If we went on looks alone, we would all be in trouble.  However in Emma’s case it both serves her as well as complicates things.  People look at Emma and assume she’s “normal”.  They see an athletic, cheerful child.  It is difficult for people to believe she cannot communicate as other children her age do.

I have had the experience of being told on more occasions than I can count, “Oh my toddler does that too!”  or “She sounds just like my son!” and then they go on to tell me stories about their impish child’s antics which remind them of Emma.  Except that Emma is not an extremely tall two-year old who is acting out.  She is an autistic eight-year old who’s verbal skills continue to progress at a snail’s pace.  When people comment she is like a two-year old, they are right in some ways, but in most ways it is an incorrect assumption.  Emma is not “delayed”, she’s autistic and there is a vast difference between the two.

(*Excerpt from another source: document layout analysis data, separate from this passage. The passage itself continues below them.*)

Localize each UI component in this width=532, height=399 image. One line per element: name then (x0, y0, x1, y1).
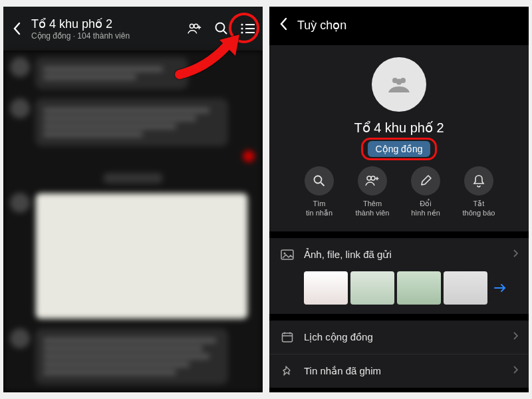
row-media-label: Ảnh, file, link đã gửi (304, 249, 503, 261)
bell-icon (464, 166, 493, 196)
svg-point-0 (190, 24, 194, 28)
row-pinned-label: Tin nhắn đã ghim (304, 365, 503, 377)
svg-rect-6 (245, 24, 255, 25)
add-member-icon[interactable] (187, 21, 203, 37)
chevron-right-icon (513, 249, 518, 261)
svg-point-2 (216, 23, 225, 32)
media-thumbnails (269, 271, 529, 314)
row-calendar-label: Lịch cộng đồng (304, 331, 503, 343)
chat-body-blurred (3, 51, 263, 392)
search-icon[interactable] (213, 21, 229, 37)
svg-rect-7 (245, 28, 255, 29)
more-section: Lịch cộng đồng Tin nhắn đã ghim (269, 321, 529, 388)
chat-title: Tổ 4 khu phố 2 (31, 17, 179, 31)
image-icon (280, 247, 295, 262)
right-phone-options: Tuỳ chọn Tổ 4 khu phố 2 Cộng đồng Tìm ti… (269, 7, 529, 392)
menu-list-icon[interactable] (240, 21, 256, 37)
thumbnails-more-arrow[interactable] (490, 271, 510, 305)
action-mute-notifications[interactable]: Tắt thông báo (452, 166, 505, 218)
action-change-background[interactable]: Đổi hình nền (399, 166, 452, 218)
action-mute-label: Tắt thông báo (463, 200, 495, 218)
chat-subtitle: Cộng đồng · 104 thành viên (31, 31, 179, 41)
chevron-right-icon (513, 365, 518, 377)
left-phone-chat: Tổ 4 khu phố 2 Cộng đồng · 104 thành viê… (3, 7, 263, 392)
svg-point-14 (371, 176, 375, 180)
svg-rect-17 (283, 333, 293, 342)
row-media[interactable]: Ảnh, file, link đã gửi (269, 238, 529, 271)
calendar-icon (280, 330, 295, 344)
svg-point-11 (396, 79, 402, 85)
brush-icon (411, 166, 440, 196)
svg-point-3 (241, 23, 243, 25)
search-icon (305, 166, 334, 196)
community-badge[interactable]: Cộng đồng (368, 141, 431, 157)
chevron-right-icon (513, 331, 518, 343)
chat-title-block[interactable]: Tổ 4 khu phố 2 Cộng đồng · 104 thành viê… (31, 17, 179, 41)
chat-toolbar (187, 21, 256, 37)
community-badge-label: Cộng đồng (376, 144, 423, 154)
add-member-icon (358, 166, 387, 196)
options-header: Tuỳ chọn (269, 7, 529, 44)
action-row: Tìm tin nhắn Thêm thành viên Đổi hình nề… (289, 157, 509, 221)
group-avatar-icon[interactable] (372, 57, 426, 112)
back-button[interactable] (279, 17, 288, 33)
svg-point-5 (241, 31, 243, 33)
svg-point-4 (241, 27, 243, 29)
thumbnail[interactable] (397, 271, 441, 305)
pin-icon (280, 364, 295, 378)
back-button[interactable] (10, 22, 23, 35)
group-info-card: Tổ 4 khu phố 2 Cộng đồng Tìm tin nhắn Th… (269, 45, 529, 231)
thumbnail[interactable] (444, 271, 487, 305)
svg-point-12 (315, 176, 322, 184)
group-name: Tổ 4 khu phố 2 (354, 120, 444, 136)
options-title: Tuỳ chọn (297, 18, 346, 33)
svg-point-13 (367, 176, 371, 180)
chat-header: Tổ 4 khu phố 2 Cộng đồng · 104 thành viê… (3, 7, 263, 51)
svg-point-16 (284, 252, 286, 254)
thumbnail[interactable] (350, 271, 394, 305)
media-section: Ảnh, file, link đã gửi (269, 238, 529, 314)
action-search[interactable]: Tìm tin nhắn (293, 166, 346, 218)
action-add-member[interactable]: Thêm thành viên (346, 166, 399, 218)
action-search-label: Tìm tin nhắn (306, 200, 332, 218)
row-pinned[interactable]: Tin nhắn đã ghim (269, 354, 529, 388)
row-calendar[interactable]: Lịch cộng đồng (269, 321, 529, 354)
action-change-bg-label: Đổi hình nền (411, 200, 440, 218)
svg-rect-8 (245, 32, 255, 33)
thumbnail[interactable] (304, 271, 348, 305)
action-add-member-label: Thêm thành viên (356, 200, 390, 218)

Explaining Emma to our son Nic, has forced me to become aware of just how complicated it is to describe her.  To say that she is doing something – biting herself, for example – as a way to get attention, would be incorrect.  Emma is not seeking attention.  I believe she is trying to gain control around a situation, which is uncontrollable.  The pain she causes herself is more tolerable than the pain she feels from a situation she has no power over.

When I look at her brain scans and see the lack of symmetry, the bright colors, which should be dark, like a strange Rorschach test gone wildly awry, I try to detect patterns.  I try to make sense of what I’m seeing, but cannot.

“Emma’s brain is not like ours,” I tell my son and myself in times of upset.  She does not think, feel, see or hear as we do.  She is decidedly “other”.

But how to explain this to the family on the airplane we recently took when asked if they wouldn’t mind sitting across the aisle from their grown children so that we might sit next to Emma?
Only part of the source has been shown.